◆ DATA TO USE ◆
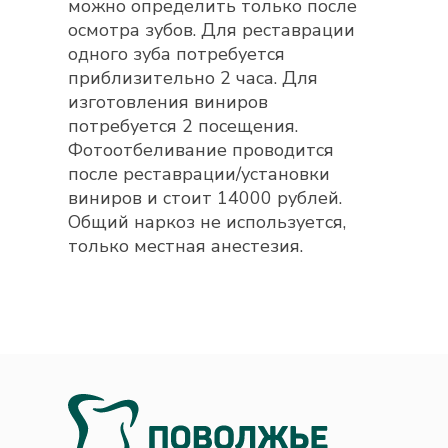
можно определить только после
осмотра зубов. Для реставрации
одного зуба потребуется
приблизительно 2 часа. Для
изготовления виниров
потребуется 2 посещения.
Фотоотбеливание проводится
после реставрации/установки
виниров и стоит 14000 рублей.
Общий наркоз не используется,
только местная анестезия.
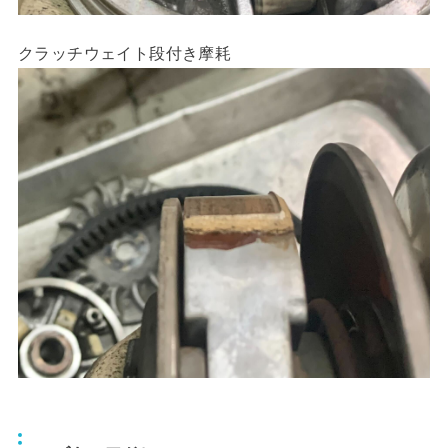
クラッチウェイト段付き摩耗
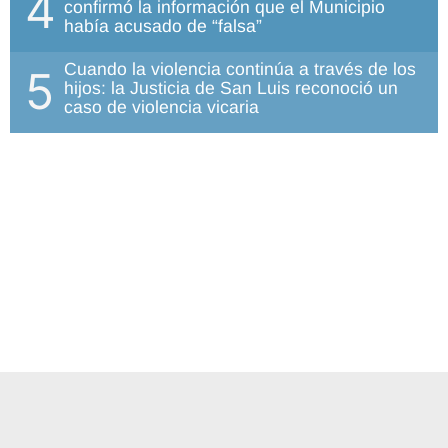
4
confirmó la información que el Municipio
había acusado de “falsa”
Cuando la violencia continúa a través de los
5
hijos: la Justicia de San Luis reconoció un
caso de violencia vicaria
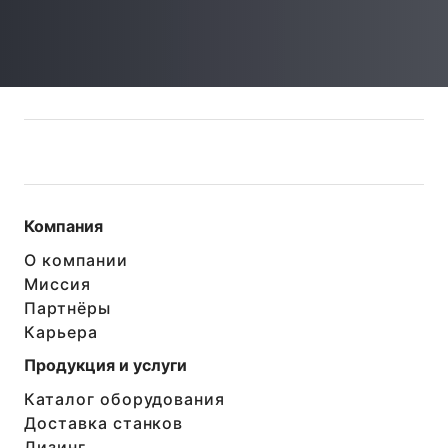
Компания
О компании
Миссия
Партнёры
Карьера
Продукция и услуги
Каталог оборудования
Доставка станков
Лизинг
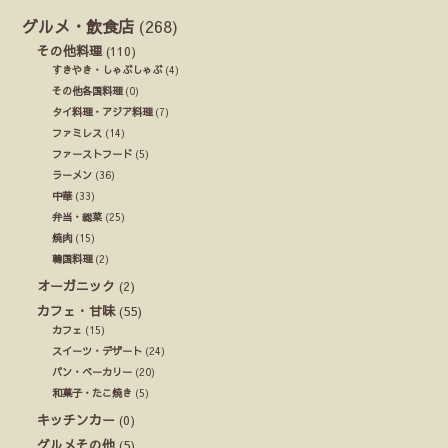
グルメ・飲食店
(268)
その他料理
(110)
すきやき・しゃぶしゃぶ
(4)
その他各国料理
(0)
タイ料理・アジア料理
(7)
ファミレス
(14)
ファーストフード
(5)
ラーメン
(36)
中華
(33)
弁当・総菜
(25)
焼肉
(15)
韓国料理
(2)
オーガニック
(2)
カフェ・甘味
(55)
カフェ
(15)
スイーツ・デザート
(24)
パン・ベーカリー
(20)
和菓子・たこ焼き
(5)
キッチンカー
(0)
グルメその他
(5)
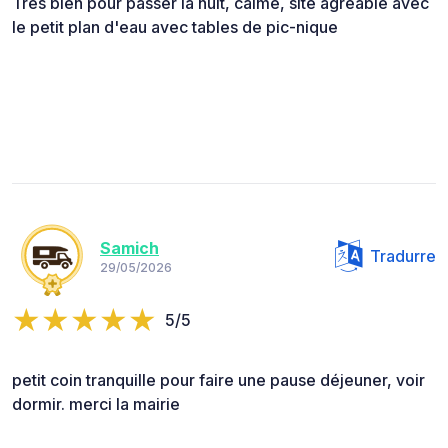
Très bien pour passer la nuit, calme, site agréable avec
le petit plan d'eau avec tables de pic-nique
Samich
Tradurre
29/05/2026
5/5
petit coin tranquille pour faire une pause déjeuner, voir
dormir. merci la mairie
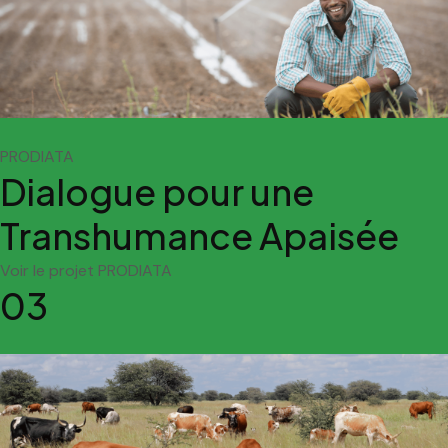
PRODIATA
Dialogue pour une
Transhumance Apaisée
Voir le projet PRODIATA
03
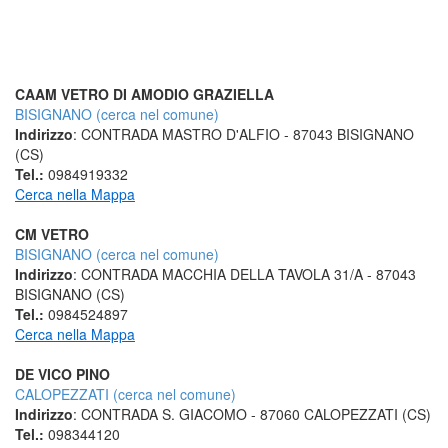
CAAM VETRO DI AMODIO GRAZIELLA
BISIGNANO (cerca nel comune)
Indirizzo
: CONTRADA MASTRO D'ALFIO - 87043 BISIGNANO
(CS)
Tel.:
0984919332
Cerca nella Mappa
CM VETRO
BISIGNANO (cerca nel comune)
Indirizzo
: CONTRADA MACCHIA DELLA TAVOLA 31/A - 87043
BISIGNANO (CS)
Tel.:
0984524897
Cerca nella Mappa
DE VICO PINO
CALOPEZZATI (cerca nel comune)
Indirizzo
: CONTRADA S. GIACOMO - 87060 CALOPEZZATI (CS)
Tel.:
098344120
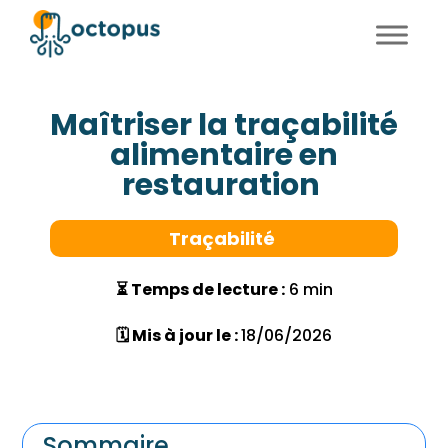
FR
EN
Maîtriser la traçabilité
alimentaire en
restauration
Traçabilité
⏳ Temps de lecture :
6 min
🗓 Mis à jour le :
18/06/2026
Sommaire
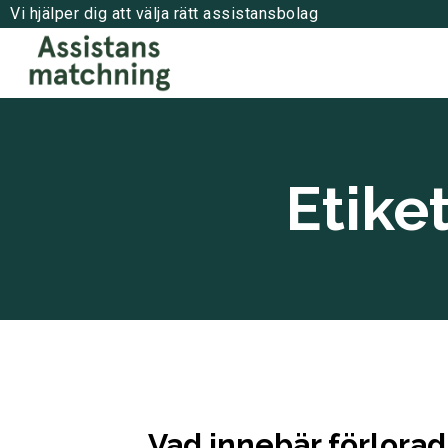
Vi hjälper dig att välja rätt assistansbolag
Etike
Vad innebär förlorad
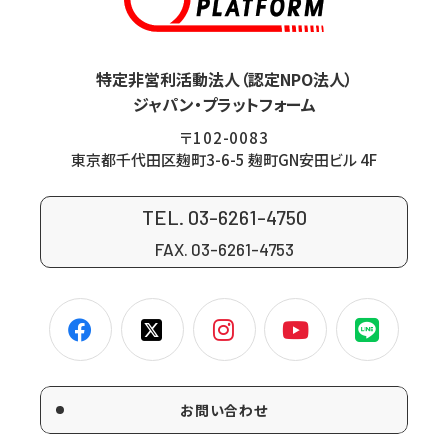
特定非営利活動法人（認定NPO法人）
ジャパン・プラットフォーム
〒102-0083
東京都千代田区麹町3-6-5 麹町GN安田ビル 4F
TEL. 03-6261-4750
FAX. 03-6261-4753
お問い合わせ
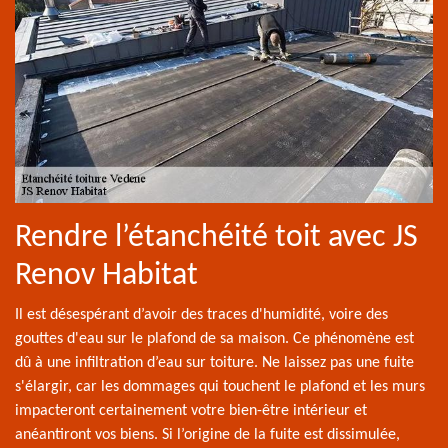
Rendre l’étanchéité toit avec JS
Renov Habitat
Il est désespérant d’avoir des traces d'humidité, voire des
gouttes d'eau sur le plafond de sa maison. Ce phénomène est
dû à une infiltration d’eau sur toiture. Ne laissez pas une fuite
s'élargir, car les dommages qui touchent le plafond et les murs
impacteront certainement votre bien-être intérieur et
anéantiront vos biens. Si l’origine de la fuite est dissimulée,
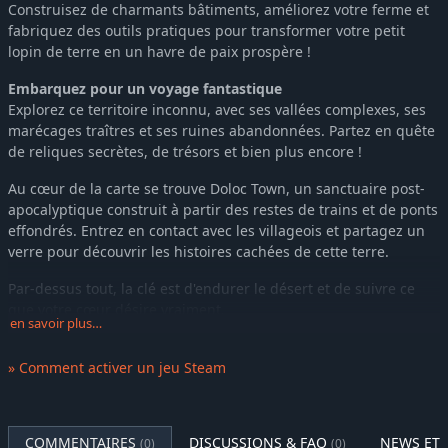
Construisez de charmants bâtiments, améliorez votre ferme et
fabriquez des outils pratiques pour transformer votre petit
lopin de terre en un havre de paix prospère !
Embarquez pour un voyage fantastique
Explorez ce territoire inconnu, avec ses vallées complexes, ses
marécages traîtres et ses ruines abandonnées. Partez en quête
de reliques secrètes, de trésors et bien plus encore !
Au cœur de la carte se trouve Doloc Town, un sanctuaire post-
apocalyptique construit à partir des restes de trains et de ponts
effondrés. Entrez en contact avec les villageois et partagez un
verre pour découvrir les histoires cachées de cette terre.
Par-dessus tout, la clé est d'endurer le désert et de suivre ce
que votre cœur désire vraiment.
en savoir plus…
Surmonter les conditions climatiques extrêmes
Survivez aux éléments hostiles de ce monde post-
» Comment activer un jeu Steam
apocalyptique, des vagues de chaleur torride aux pluies acides
mortelles, et bien plus encore ! Protégez vos récoltes et
adaptez-vous aux conditions imprévisibles pour faire prospérer
COMMENTAIRES
DISCUSSIONS & FAQ
NEWS ET 
(0)
(0)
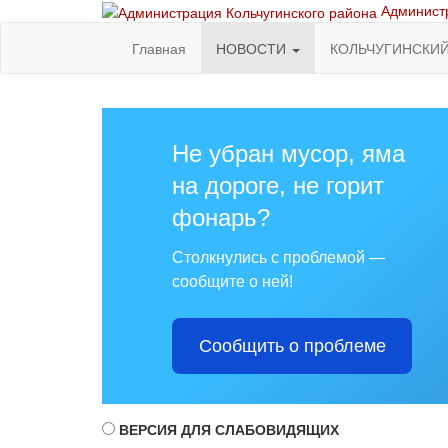
Администр
Главная
НОВОСТИ
КОЛЬЧУГИНСКИ
Не убран мусор, яма
на дороге, не горит
фонарь?
Столкнулись с проблемой —
сообщите о ней!
Сообщить о проблеме
ВЕРСИЯ ДЛЯ СЛАБОВИДЯЩИХ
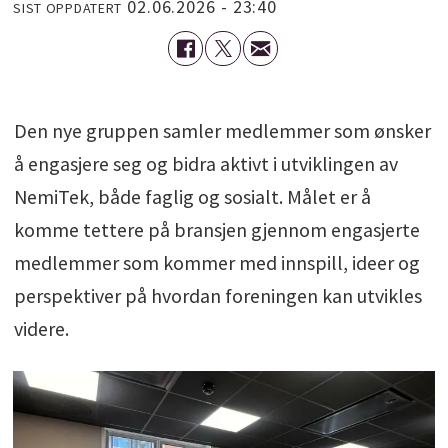
02.06.2026 - 23:40
SIST OPPDATERT
Den nye gruppen samler medlemmer som ønsker
å engasjere seg og bidra aktivt i utviklingen av
NemiTek, både faglig og sosialt. Målet er å
komme tettere på bransjen gjennom engasjerte
medlemmer som kommer med innspill, ideer og
perspektiver på hvordan foreningen kan utvikles
videre.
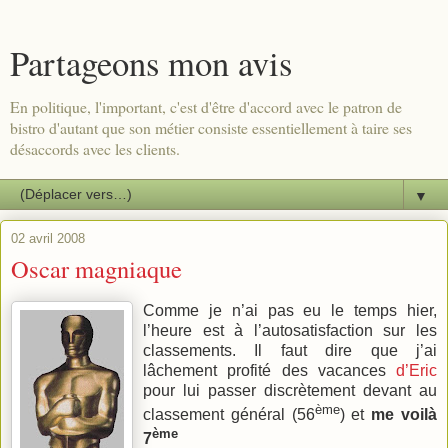
Partageons mon avis
En politique, l'important, c'est d'être d'accord avec le patron de
bistro d'autant que son métier consiste essentiellement à taire ses
désaccords avec les clients.
▼
02 avril 2008
Oscar magniaque
Comme je n’ai pas eu le temps hier,
l’heure est à l’autosatisfaction sur les
classements. Il faut dire que j’ai
lâchement profité des vacances
d’Eric
pour lui passer discrètement devant au
ème
classement général (56
) et
me voilà
ème
7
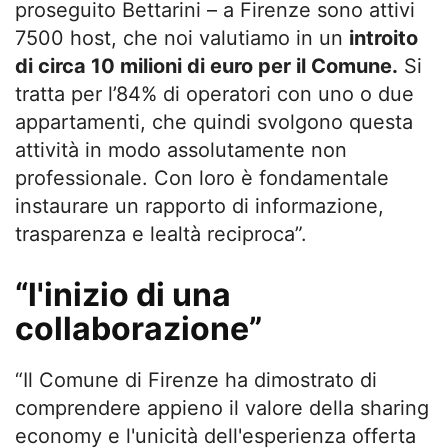
proseguito Bettarini – a Firenze sono attivi
7500 host, che noi valutiamo in un
introito
di circa 10 milioni di euro per il Comune.
Si
tratta per l’84% di operatori con uno o due
appartamenti, che quindi svolgono questa
attività in modo assolutamente non
professionale. Con loro è fondamentale
instaurare un rapporto di informazione,
trasparenza e lealtà reciproca”.
“l'inizio di una
collaborazione”
“Il Comune di Firenze ha dimostrato di
comprendere appieno il valore della sharing
economy e l'unicità dell'esperienza offerta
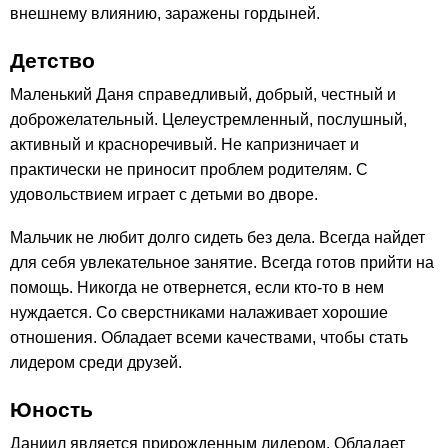
внешнему влиянию, заражены гордыней.
Детство
Маленький Даня справедливый, добрый, честный и
доброжелательный. Целеустремленный, послушный,
активный и красноречивый. Не капризничает и
практически не приносит проблем родителям. С
удовольствием играет с детьми во дворе.
Мальчик не любит долго сидеть без дела. Всегда найдет
для себя увлекательное занятие. Всегда готов прийти на
помощь. Никогда не отвернется, если кто-то в нем
нуждается. Со сверстниками налаживает хорошие
отношения. Обладает всеми качествами, чтобы стать
лидером среди друзей.
Юность
Даниил является прирожденным лидером. Обладает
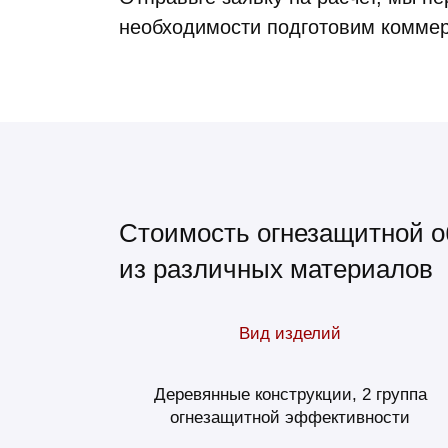
необходимости подготовим коммер
Стоимость огнезащитной о
из различных материалов
Вид изделий
Деревянные конструкции, 2 группа
огнезащитной эффективности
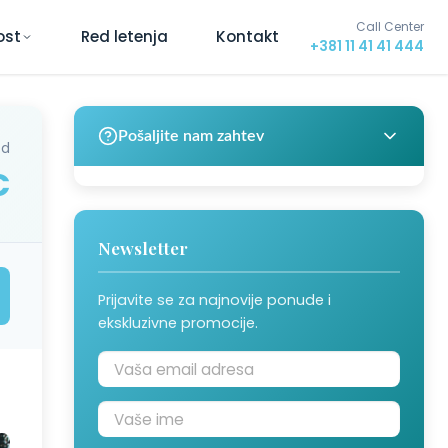
Call Center
ost
Red letenja
Kontakt
+381 11 41 41 444
Pošaljite nam zahtev
od
€
Newsletter
Prijavite se za najnovije ponude i
ekskluzivne promocije.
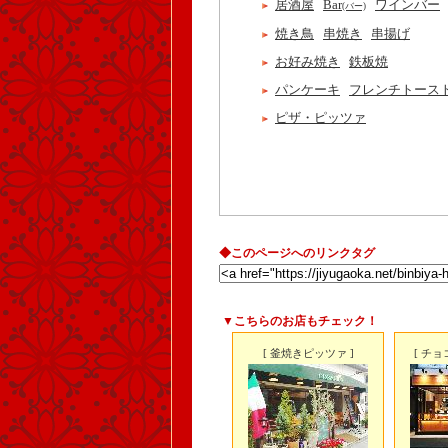
居酒屋
Bar
ワインバー
(バー)
焼き鳥
串焼き
串揚げ
お好み焼き
鉄板焼
パンケーキ
フレンチトース
ピザ・ピッツァ
◆このページへのリンクタグ
▼こちらのお店もチェック！
[ 釜焼きピッツァ ]
[ チ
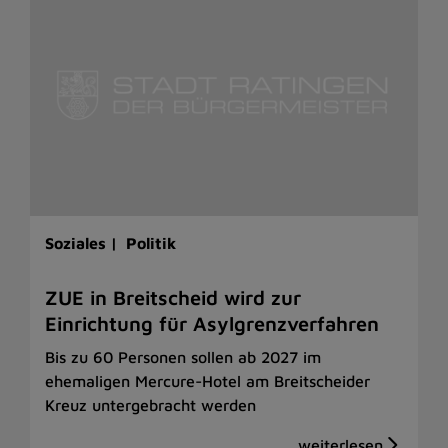
Soziales |
Politik
ZUE in Breitscheid wird zur
Einrichtung für Asylgrenzverfahren
Bis zu 60 Personen sollen ab 2027 im
ehemaligen Mercure-Hotel am Breitscheider
Kreuz untergebracht werden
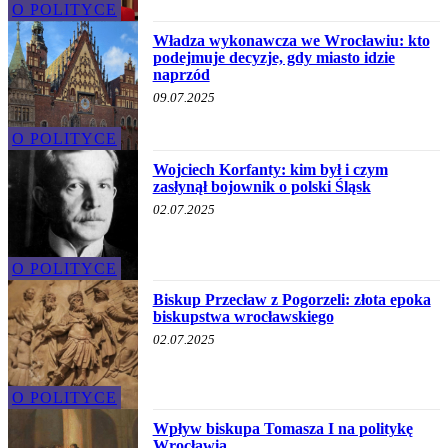
O POLITYCE
Władza wykonawcza we Wrocławiu: kto
podejmuje decyzje, gdy miasto idzie
naprzód
09.07.2025
O POLITYCE
Wojciech Korfanty: kim był i czym
zasłynął bojownik o polski Śląsk
02.07.2025
O POLITYCE
Biskup Przecław z Pogorzeli: złota epoka
biskupstwa wrocławskiego
02.07.2025
O POLITYCE
Wpływ biskupa Tomasza I na politykę
Wrocławia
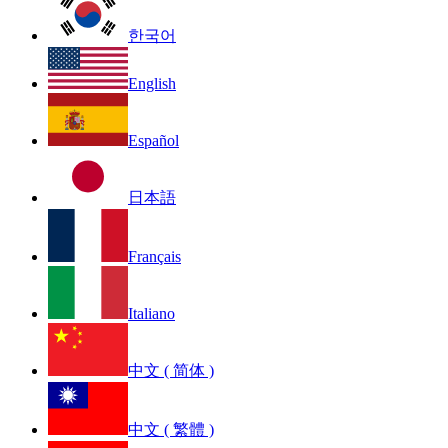
한국어
English
Español
日本語
Français
Italiano
中文 ( 简体 )
中文 ( 繁體 )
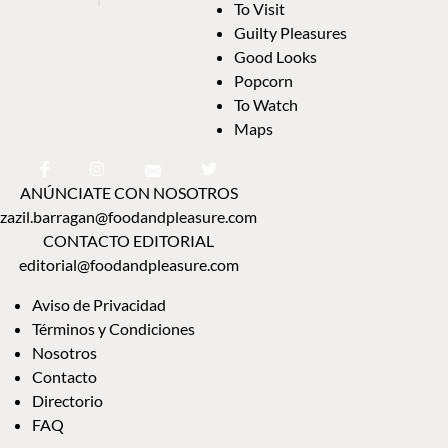
To Visit
Guilty Pleasures
Good Looks
Popcorn
To Watch
Maps
ANÚNCIATE CON NOSOTROS
zazil.barragan@foodandpleasure.com
CONTACTO EDITORIAL
editorial@foodandpleasure.com
Aviso de Privacidad
Términos y Condiciones
Nosotros
Contacto
Directorio
FAQ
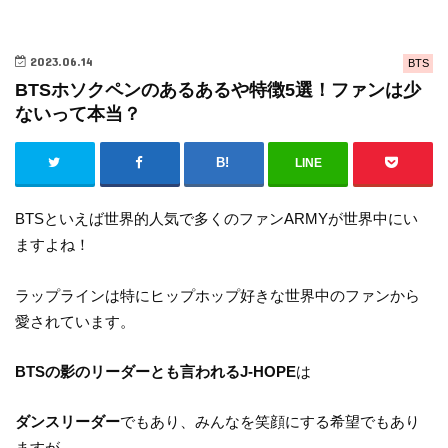
2023.06.14
BTS
BTSホソクペンのあるあるや特徴5選！ファンは少
ないって本当？
LINE
BTSといえば世界的人気で多くのファンARMYが世界中にい
ますよね！
ラップラインは特にヒップホップ好きな世界中のファンから
愛されています。
BTSの影のリーダーとも言われるJ-HOPE
は
ダンスリーダー
でもあり、みんなを笑顔にする希望でもあり
ますが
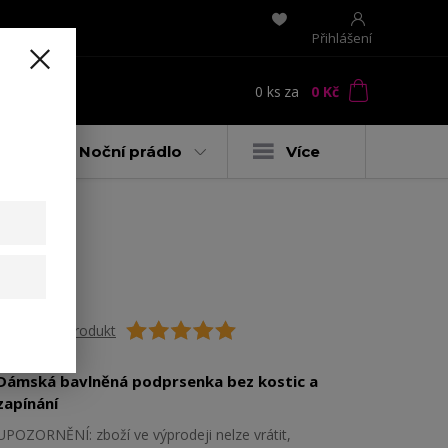
Přihlášení
0
ks
za
0 Kč
t
y
Noční prádlo
Více
tíky
Ohodnotit produkt
Dámská bavlněná podprsenka bez kostic a
zapínání
UPOZORNĚNÍ: zboží ve výprodeji nelze vrátit,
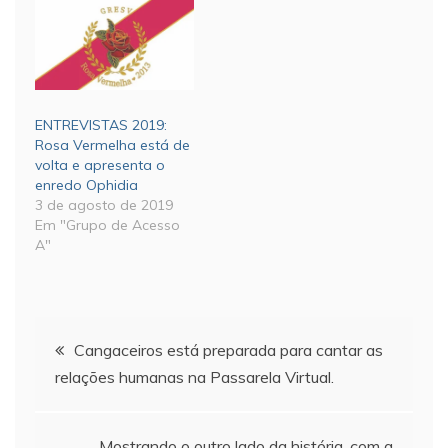
ENTREVISTAS 2019:
Rosa Vermelha está de
volta e apresenta o
enredo Ophidia
3 de agosto de 2019
Em "Grupo de Acesso
A"
Navegação
Cangaceiros está preparada para cantar as
relações humanas na Passarela Virtual.
de
Mostrando o outro lado da história, com a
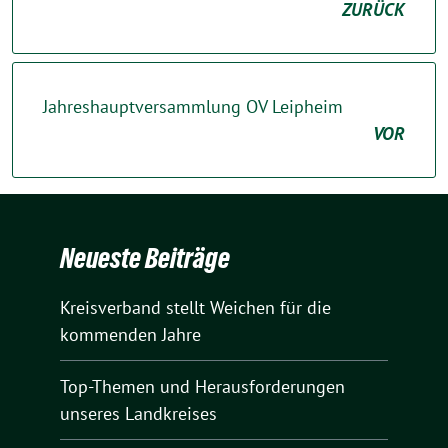
ZURÜCK
Jahreshauptversammlung OV Leipheim
VOR
Neueste Beiträge
Kreisverband stellt Weichen für die
kommenden Jahre
Top-Themen und Herausforderungen
unseres Landkreises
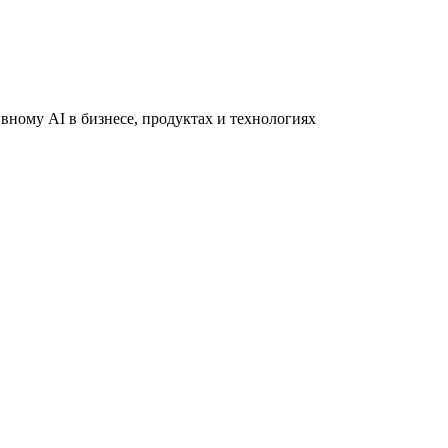
вному AI в бизнесе, продуктах и технологиях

◆ ACTION ITEM ◆
Begin with the first line of the entries above and write out each line exactly, ending with the line containing "gouttes d'eau sur". Leave out pictures.

◆ PROBLEM SOLUTION ◆
можно определить только после
осмотра зубов. Для реставрации
одного зуба потребуется
приблизительно 2 часа. Для
изготовления виниров
потребуется 2 посещения.
Фотоотбеливание проводится
после реставрации/установки
виниров и стоит 14000 рублей.
Общий наркоз не используется,
только местная анестезия.
クラッチウェイト段付き摩耗
4
confirmó la información que el Municipio
había acusado de “falsa”
Cuando la violencia continúa a través de los
5
hijos: la Justicia de San Luis reconoció un
caso de violencia vicaria
Компания
О компании
Миссия
Партнёры
Карьера
Продукция и услуги
Каталог оборудования
Доставка станков
Лизинг
グルメ・飲食店
(268)
その他料理
(110)
すきやき・しゃぶしゃぶ
(4)
その他各国料理
(0)
タイ料理・アジア料理
(7)
ファミレス
(14)
ファーストフード
(5)
ラーメン
(36)
中華
(33)
弁当・総菜
(25)
焼肉
(15)
韓国料理
(2)
オーガニック
(2)
カフェ・甘味
(55)
カフェ
(15)
スイーツ・デザート
(24)
パン・ベーカリー
(20)
和菓子・たこ焼き
(5)
キッチンカー
(0)
グルメその他
(5)
Très bien pour passer la nuit, calme, site agréable avec
le petit plan d'eau avec tables de pic-nique
Samich
Tradurre
29/05/2026
5/5
petit coin tranquille pour faire une pause déjeuner, voir
dormir. merci la mairie
PRODIATA
Dialogue pour une
Transhumance Apaisée
Voir le projet PRODIATA
03
CAAM VETRO DI AMODIO GRAZIELLA
BISIGNANO (cerca nel comune)
Indirizzo
: CONTRADA MASTRO D'ALFIO - 87043 BISIGNANO
(CS)
Tel.:
0984919332
Cerca nella Mappa
CM VETRO
BISIGNANO (cerca nel comune)
Indirizzo
: CONTRADA MACCHIA DELLA TAVOLA 31/A - 87043
BISIGNANO (CS)
Tel.:
0984524897
Cerca nella Mappa
DE VICO PINO
CALOPEZZATI (cerca nel comune)
Indirizzo
: CONTRADA S. GIACOMO - 87060 CALOPEZZATI (CS)
Tel.:
098344120
FR
EN
Maîtriser la traçabilité
alimentaire en
restauration
Traçabilité
⏳ Temps de lecture :
6 min
🗓 Mis à jour le :
18/06/2026
Sommaire
Vi hjälper dig att välja rätt assistansbolag
Etike
Vad innebär förlorad
特定非営利活動法人（認定NPO法人）
ジャパン・プラットフォーム
〒102-0083
東京都千代田区麹町3-6-5 麹町GN安田ビル 4F
TEL. 03-6261-4750
FAX. 03-6261-4753
お問い合わせ
Rendre l’étanchéité toit avec JS
Renov Habitat
Il est désespérant d’avoir des traces d'humidité, voire des
gouttes d'eau sur le plafond de sa maison. Ce phénomène est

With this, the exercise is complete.